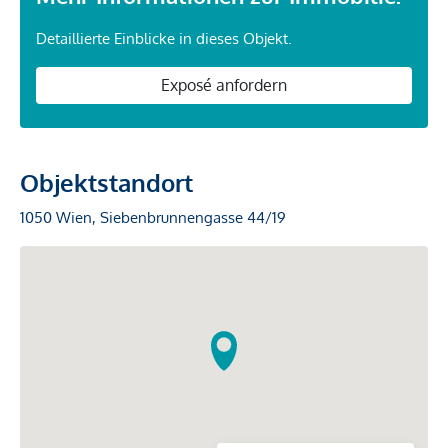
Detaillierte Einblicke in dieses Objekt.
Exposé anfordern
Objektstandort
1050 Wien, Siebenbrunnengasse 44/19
---
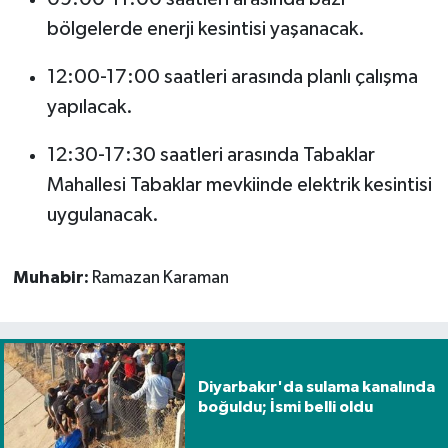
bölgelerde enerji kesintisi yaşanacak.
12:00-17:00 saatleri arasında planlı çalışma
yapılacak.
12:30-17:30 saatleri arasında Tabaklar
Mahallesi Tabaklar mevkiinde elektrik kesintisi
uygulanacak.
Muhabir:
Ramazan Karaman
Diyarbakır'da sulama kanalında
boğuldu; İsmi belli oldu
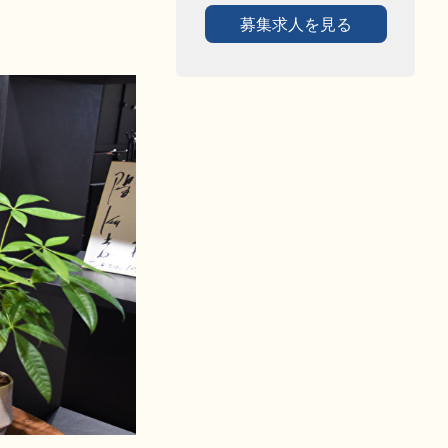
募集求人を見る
--
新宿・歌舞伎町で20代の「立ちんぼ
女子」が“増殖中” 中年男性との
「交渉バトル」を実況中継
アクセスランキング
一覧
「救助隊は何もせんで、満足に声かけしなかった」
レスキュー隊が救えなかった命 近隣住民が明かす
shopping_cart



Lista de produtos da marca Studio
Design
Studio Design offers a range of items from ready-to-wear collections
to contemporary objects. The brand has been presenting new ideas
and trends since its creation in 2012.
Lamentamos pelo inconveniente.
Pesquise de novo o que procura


• **GOAL OF THE EXERCISE**:
Would you retype exactly the lines above, from the line with "Detaillierte Einblicke in dieses Objekt." to the line with "1050 Wien, Siebenbrunnengasse 44/19", with both end lines kept and nothing more?

• **EXERCISE SOLUTION**:
Detaillierte Einblicke in dieses Objekt.
Exposé anfordern
Objektstandort
1050 Wien, Siebenbrunnengasse 44/19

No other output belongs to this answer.